I would like to perform a linear interpolation in a variable of a data frame which takes into account the: 1) time difference between the two points, 2) the moment when the data was taken and 3) the individual taken for measure the variable.
For example in the next dataframe:
df <- data.frame(time=c(1,2,3,4,5,6,7,1,2,3),
Individuals=c(1,1,1,1,1,1,1,2,2,2),
Value=c(1, 2, 3, NA, 5, NA, 7, 5, NA, 7))
df
I would like to obtain:
result <- data.frame(time=c(1,2,3,4,5,6,7,1,2,3),
Individuals=c(1,1,1,1,1,1,1,2,2,2),
Value=c(1, 2, 3, 4, 5, 6, 7, 5, 5.5, 6))
result
I cannot use exclusively the function na.approx
of the package zoo
because all observations are not consecutives, some observations belong to one individual and other observations belong to other ones. The reason is because if the second individual would have its first obsrevation with NA
and I would use exclusively the function na.approx
, I would be using information from the individual==1
to interpolate the NA
of the individual==2
(e.g the next data frame would have sucherror)

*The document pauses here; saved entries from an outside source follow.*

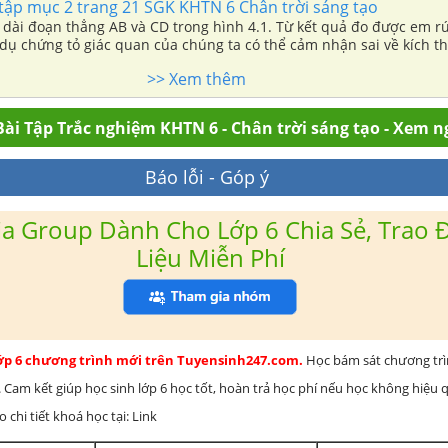
 tập mục 2 trang 21 SGK KHTN 6 Chân trời sáng tạo
 dài đoạn thẳng AB và CD trong hình 4.1. Từ kết quả đo được em r
ví dụ chứng tỏ giác quan của chúng ta có thể cảm nhận sai về kích th
>> Xem thêm
ài Tập Trắc nghiệm KHTN 6 - Chân trời sáng tạo - Xem n
Báo lỗi - Góp ý
a Group Dành Cho Lớp 6 Chia Sẻ, Trao Đ
Liệu Miễn Phí
lớp 6 chương trình mới trên Tuyensinh247.com.
Học bám sát chương tr
 Cam kết giúp học sinh lớp 6 học tốt, hoàn trả học phí nếu học không hiệu
chi tiết khoá học tại: Link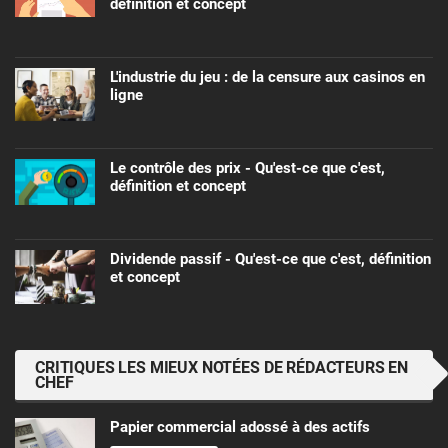
définition et concept
L'industrie du jeu : de la censure aux casinos en
ligne
Le contrôle des prix - Qu'est-ce que c'est,
définition et concept
Dividende passif - Qu'est-ce que c'est, définition
et concept
CRITIQUES LES MIEUX NOTÉES DE RÉDACTEURS EN
CHEF
Papier commercial adossé à des actifs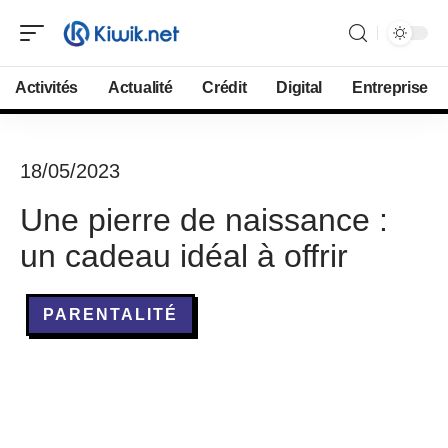
Activités
Actualité
Crédit
Digital
Entreprise
18/05/2023
Une pierre de naissance :
un cadeau idéal à offrir
PARENTALITÉ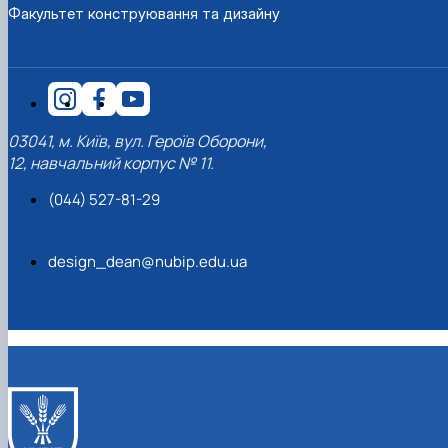
Факультет конструювання та дизайну
03041, м. Київ, вул. Героїв Оборони,
12, навчальний корпус № 11.
(044) 527-81-29
design_dean@nubip.edu.ua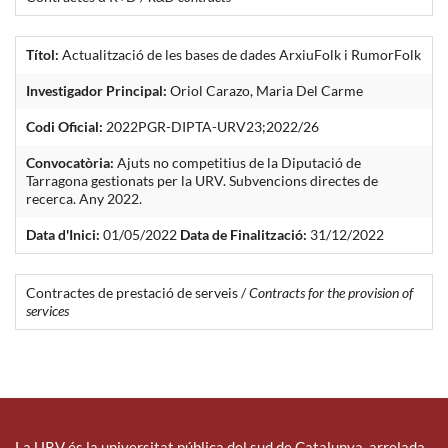
Títol:
Actualització de les bases de dades ArxiuFolk i RumorFolk
Investigador Principal:
Oriol Carazo, Maria Del Carme
Codi Oficial:
2022PGR-DIPTA-URV23;2022/26
Convocatòria:
Ajuts no competitius de la Diputació de
Tarragona gestionats per la URV. Subvencions directes de
recerca. Any 2022.
Data d'Inici:
01/05/2022
Data de Finalització:
31/12/2022
Contractes de prestació de serveis /
Contracts for the provision of
services
La URV és la universitat pública del sud de Catalunya, arrelada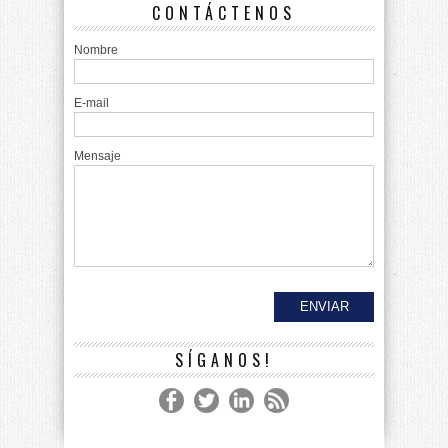
CONTÁCTENOS
Nombre
E-mail
Mensaje
SÍGANOS!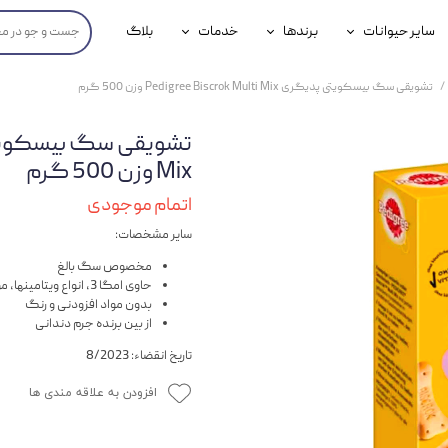
سایر حیوانات
برندها
خدمات
بلاگ
محصولات پرندگان
جوسرا
خدمات آنلاین دامپزشکی
تشویقی سگ بیسکویتی پدیگری Pedigree Biscrok Multi Mix وزن 500 گرم
داری سگ
محصولات جوندگان
رویال کنین
خدمات دامپزشکی حضوری
گ
محصولات آبزیان
برند رفلکس(Reflex)
Mix وزن 500 گرم
هداشتی سگ
بیفار
اتمام موجودی
سایر مشخصات:
جرهای
مخصوص سگ بالغ
رولی
حاوی امگا 3، انواع ویتامینها، موادمعدنی
بدون مواد افزودنی و رنگ
شایر
از بین برنده جرم دندانی
تاریخ انقضاء: 8/2023
گورمت
افزودن به علاقه مندی ها
نیناپت
وینستون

df_2 <- data.frame(time=c(1,2,3,4,5,6,7,1,2,3),
Individuals=c(1,1,1,1,1,1,1,2,2,2),
Value=c(1, 2, 3, NA, 5, NA, 7, NA, 5, 7))
df_2
I have tried using the packages zoo
and dplyr
:
library(dplyr)
library(zoo)
proof <- df %>%
group_by(Individuals) %>%
na.approx(df$Value)
But I cannot perform group_by
in a zoo
object.
Do you know how to interpolate NA
values in one variable by groups?
Thanks in advance,